* Exercise prompt
Could you reproduce, from the records below, everything from the line with "京东自营全品类CPS返利渠道" down to the line with "三星 QA65QN90CAJXXZ 京东 PLUS 优惠：怎么买最划算", keeping both of those lines and changing nothing?

[[ Data for processing, beginning ]]

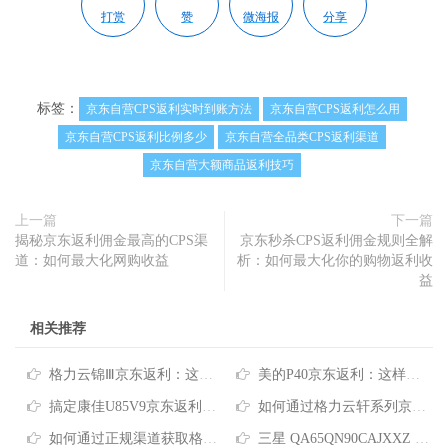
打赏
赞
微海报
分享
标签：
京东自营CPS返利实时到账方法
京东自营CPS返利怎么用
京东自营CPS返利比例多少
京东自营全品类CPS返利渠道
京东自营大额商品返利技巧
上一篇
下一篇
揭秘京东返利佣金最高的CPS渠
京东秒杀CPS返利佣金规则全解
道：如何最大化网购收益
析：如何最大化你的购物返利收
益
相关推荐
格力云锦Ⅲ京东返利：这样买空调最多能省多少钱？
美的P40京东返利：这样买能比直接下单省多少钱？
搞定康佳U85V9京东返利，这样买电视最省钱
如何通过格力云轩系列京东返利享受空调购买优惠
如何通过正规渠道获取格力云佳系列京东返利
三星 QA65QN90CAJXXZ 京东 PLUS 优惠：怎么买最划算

[[ Data for processing, end ]]
[[ Data for processing, beginning ]]

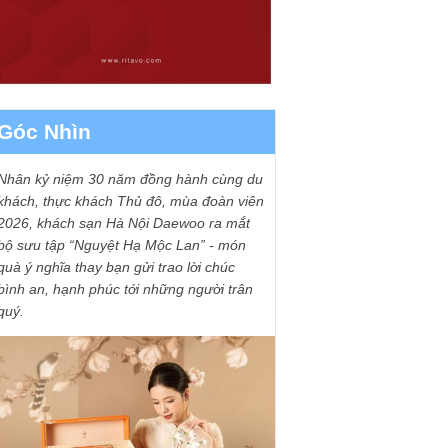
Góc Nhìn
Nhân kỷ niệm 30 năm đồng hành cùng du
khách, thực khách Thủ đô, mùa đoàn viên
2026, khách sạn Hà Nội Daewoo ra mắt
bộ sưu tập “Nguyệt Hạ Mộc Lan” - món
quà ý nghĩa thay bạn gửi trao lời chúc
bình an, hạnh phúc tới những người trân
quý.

[[ Data for processing, end ]]

* Response
京东自营全品类CPS返利渠道
京东自营大额商品返利技巧
上一篇
下一篇
揭秘京东返利佣金最高的CPS渠
京东秒杀CPS返利佣金规则全解
道：如何最大化网购收益
析：如何最大化你的购物返利收
益
相关推荐
格力云锦Ⅲ京东返利：这样买空调最多能省多少钱？
美的P40京东返利：这样买能比直接下单省多少钱？
搞定康佳U85V9京东返利，这样买电视最省钱
如何通过格力云轩系列京东返利享受空调购买优惠
如何通过正规渠道获取格力云佳系列京东返利
三星 QA65QN90CAJXXZ 京东 PLUS 优惠：怎么买最划算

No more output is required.